Derek John Podhaizer

Just wanted to ask about the fourth quarter guide for Oil and Gas. The volumes flat to slightly up. Sounds pretty impressive. I mean we've been hearing a lot of commentary around seasonality from the big pressure pumper. So could you help square that comment from what we're hearing out there, just the fleets that are being laid down or maybe some work that's being pushed out to 2024. Is it a spot market thing? Is it customer-specific thing, basin thing? Just maybe some more color around that.

Bryan A. Shinn

Good morning, Derek, and thanks for the question. I think there's a couple of things that are happening. We started off really strong in October in the oilfield. So that gives us a good feel for how Q4 might play out. I would say it's generally strong across the board for us in the Permian. We've had several customers asking for additional volumes. And of course, we're highly contracted. So I think that helps out as well.
We've got about 85% of our volume here in 2023 under contract as you and others know. So is the customer base we have, the blue-chip customers are out there working very hard right now and are asking for more sand. So we're pretty optimistic that Q4 will finish well at this point, at least from our customer base, we're not hearing anything about budget exhaustion or extended holiday downtime or anything like that.
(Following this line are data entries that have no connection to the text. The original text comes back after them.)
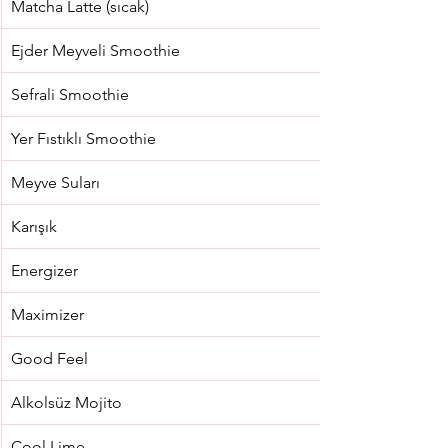
Matcha Latte (sıcak)
Ejder Meyveli Smoothie
Sefrali Smoothie
Yer Fıstıklı Smoothie
Meyve Suları
Karışık
Energizer
Maximizer
Good Feel
Alkolsüz Mojito
Cool Lime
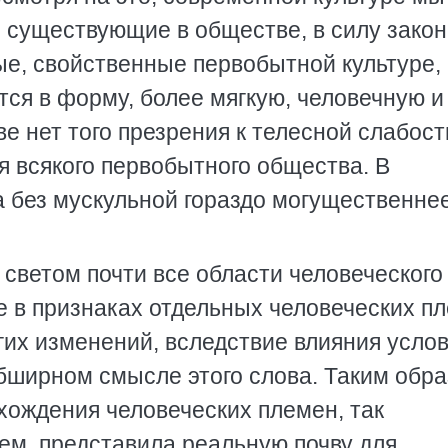
о существующие в обществе, в силу зако
е, свойственные первобытной культуре,
ся в форму, более мягкую, человечную и
 нет того презрения к телесной слабости
я всякого первобытного общества. В
 без мускульной гораздо могущественне
.
 светом почти все области человеческого
ие в признаках отдельных человеческих п
гих изменений, вследствие влияния усло
бширном смысле этого слова. Таким обра
хождения человеческих племен, так
м, представила реальную почву для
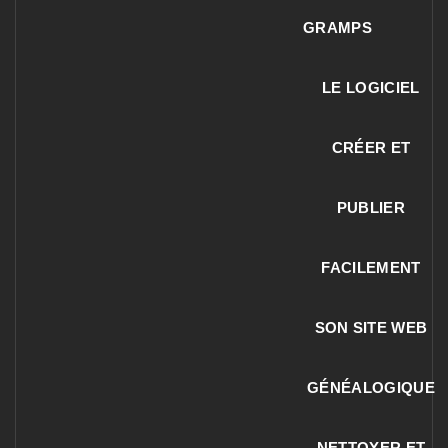
GRAMPS
LE LOGICIEL
CRÉER ET
PUBLIER
FACILEMENT
SON SITE WEB
GÉNÉALOGIQUE
NETTOYER ET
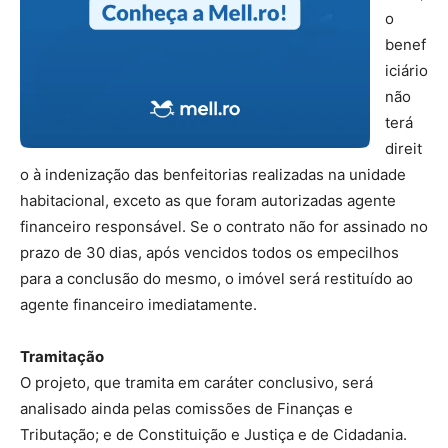
o
benef
iciário
não
terá
direit
o à indenização das benfeitorias realizadas na unidade
habitacional, exceto as que foram autorizadas agente
financeiro responsável. Se o contrato não for assinado no
prazo de 30 dias, após vencidos todos os empecilhos
para a conclusão do mesmo, o imóvel será restituído ao
agente financeiro imediatamente.
Tramitação
O projeto, que tramita em
caráter conclusivo
, será
analisado ainda pelas comissões de Finanças e
Tributação; e de Constituição e Justiça e de Cidadania.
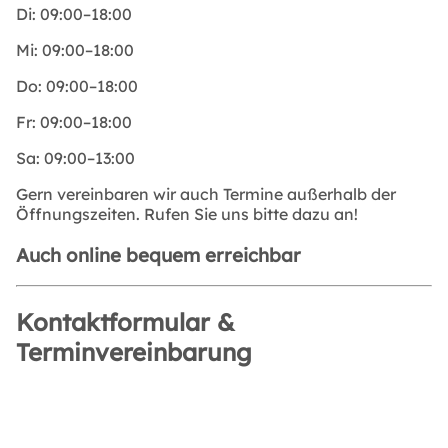
Di:
09:00–18:00
Mi:
09:00–18:00
Do:
09:00–18:00
Fr:
09:00–18:00
Sa:
09:00–13:00
Gern vereinbaren wir auch Termine außerhalb der
Öffnungszeiten. Rufen Sie uns bitte dazu an!
Auch online bequem erreichbar
Kontaktformular &
Terminvereinbarung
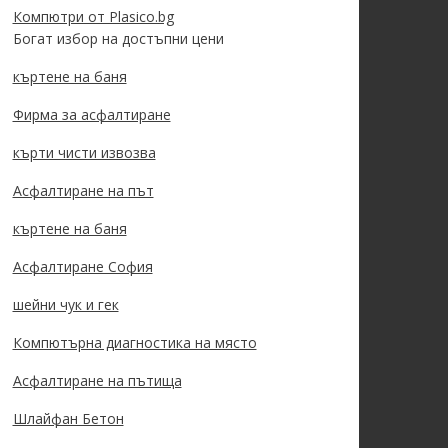
Компютри от Plasico.bg
Богат избор на достъпни цени
къртене на баня
Фирма за асфалтиране
кърти чисти извозва
Асфалтиране на път
къртене на баня
Асфалтиране София
шейни чук и гек
Компютърна диагностика на място
Асфалтиране на пътища
Шлайфан Бетон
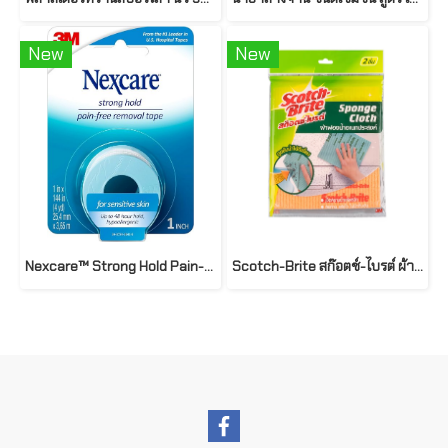
New
New
Nexcare™ Strong Hold Pain-Free Removal Tape 1 in x 4 yd สำหรับผิวบอบบาง
Scotch-Brite สก๊อตช์-ไบรต์ ผ้าฟองน้ำอเนกประสงค์ 2 ชิ้น ยี่ห้อ 3M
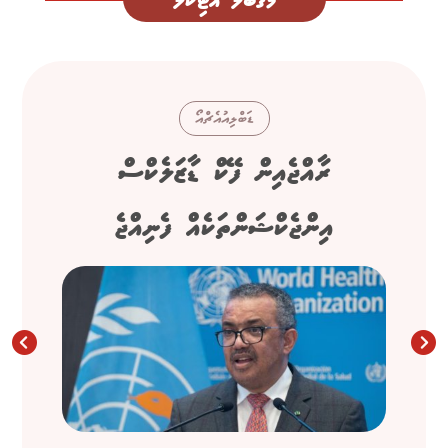
މަގުބޫލު އާޓިކަލް
ޑަބްލިއުއެޗްއޯ
ރާއްޖެއިން ފޭކް ޑާޒަލެކްސް
އިންޖެކްޝަންތަކެއް ފެނިއްޖެ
So we feel pretty good.

Derek John Podhaizer

Got it. I appreciate the color there. Maybe just thinking about 2024, maybe just some more color around contracting and pricing. I know in your prepared remarks, targeting at 80% to 85% contracted volumes for '24. I guess where are you now? And then how is that progressing towards that level? And maybe if you can get into some pricing trends, it would be helpful.

Bryan A. Shinn

So in terms of contracting, I think historically, we've maintained a pretty significant contract position and something like 80% to 85% feels like a good number for us, and we expect to continue that strategy. I think if you look across our portfolio, we have a really diversified number of customer contracts.
And each of those contracts is a bit different, and the mix taken in total is really tailored to give us a lot of stability without giving up tremendous upside either. So we feel good about the portfolio. I think we'll be in that same range for 2024. Right now, we've got approximately 80% of our capacity for 2024, either contracted or committed. We may add a few more contracts. We've had a lot of requests coming in from customers. And of that total volume for the year, 70% of it -- of those contracts are take-or-pay or other similarly situated contracts. So they're really good, really solid contracts.
I would say, in terms of pricing. We're seeing pricing down a little bit, but there's been all kinds of wild rumors out there that pricing has cratered or collapsed or something. We're seeing a dollar or two here and there. Obviously, things may be a bit softer right now, and that's driving some of that. But we feel really good about the pricing that we're getting for our new contracts and the margins that, that will generate.

Derek John Podhaizer

Got it. And just one last follow-up. As far as the contribution margin per ton, how should we think about that for 2040, do you still feel like you'll be in that mid-20-ish range. Is that still a good starting point?

Bryan A. Shinn

So that's certainly our target. I feel really good about that. We variabilized a lot of the costs in our business. We've talked about that for the last few quarters. And I think you're starting to see that in terms of how our margins are holding up. We're in the mid-20s right now in spite of a quarter where there was some pricing pressure and certainly volume pressure, but us being able to hold those kind of margins is certainly our objective.

Operator

Our next question comes from the line of Stephen Gengaro with Stifel.

Stephen David Gengaro

A couple for me. Bryan, I'm not sure you can comment on this or not, but Don was well liked. Any comments on just kind of -- we get a lot of questions about this as far as financial controls, everything is strong with the company. I mean we think it is, but anything you can add just to address that?

Bryan A. Shinn

Sure, Stephen. And I certainly understand your comment there. We can't really provide any additional information as we don't talk about employee matters publicly. But I would refer everyone to the 8-K that we filed. And so if you look at that document, we said specifically in there that there's no disagreement or issues with the company's financial reporting, accounting policies, procedures, estimates, judgments, et cetera. So I think you can infer by that, that there's no issues of that sort.

Stephen David Gengaro

Okay. So when we think about the Oil and Gas business, can you just give us a sense for where Guardian stands? Are we seeing it in the numbers yet? And when you think we'll start to potentially see a more significant impact on price per ton or contribution margin per ton, however you want to phrase it.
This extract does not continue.